**** Exercise data ****

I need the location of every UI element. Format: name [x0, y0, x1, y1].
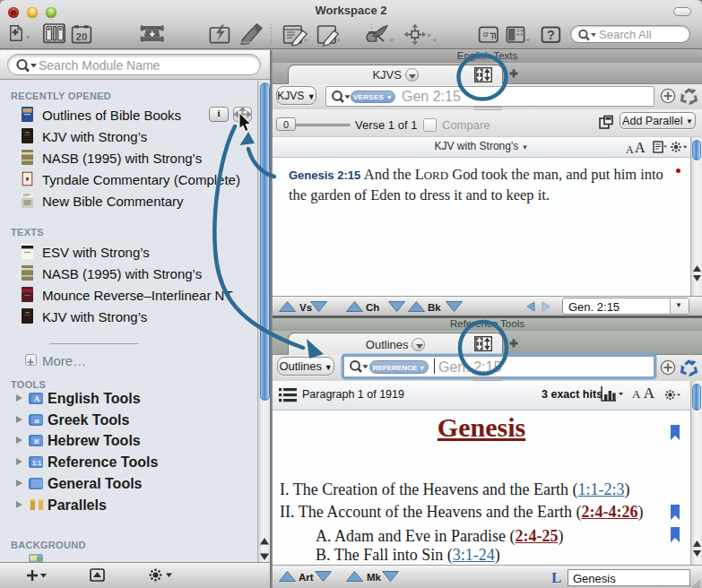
- svg-text:A: A: [34, 394, 40, 403]
- svg-text:Bk: Bk: [428, 302, 441, 313]
- svg-text:1:1: 1:1: [32, 460, 41, 466]
- svg-text:Art: Art: [299, 572, 314, 583]
- svg-text:Mk: Mk: [367, 572, 382, 583]
- svg-text:α: α: [34, 416, 39, 425]
- svg-text:א: א: [34, 437, 39, 445]
- svg-text:Vs: Vs: [299, 302, 312, 313]
- svg-text:20: 20: [76, 31, 88, 42]
- svg-text:?: ?: [547, 27, 555, 42]
- svg-text:α: α: [483, 29, 489, 39]
- svg-text:Ch: Ch: [366, 302, 379, 313]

****

Would you please print the entries once more, word for word, minus the pictures?

* Task solution:
I need the location of every UI element. Format: name [x0, y0, x1, y1].
- svg-text:A: A: [34, 394, 40, 403]
- svg-text:Bk: Bk: [428, 302, 441, 313]
- svg-text:1:1: 1:1: [32, 460, 41, 466]
- svg-text:Art: Art: [299, 572, 314, 583]
- svg-text:Mk: Mk: [367, 572, 382, 583]
- svg-text:α: α: [34, 416, 39, 425]
- svg-text:א: א: [34, 437, 39, 445]
- svg-text:Vs: Vs: [299, 302, 312, 313]
- svg-text:20: 20: [76, 31, 88, 42]
- svg-text:?: ?: [547, 27, 555, 42]
- svg-text:α: α: [483, 29, 489, 39]
- svg-text:Ch: Ch: [366, 302, 379, 313]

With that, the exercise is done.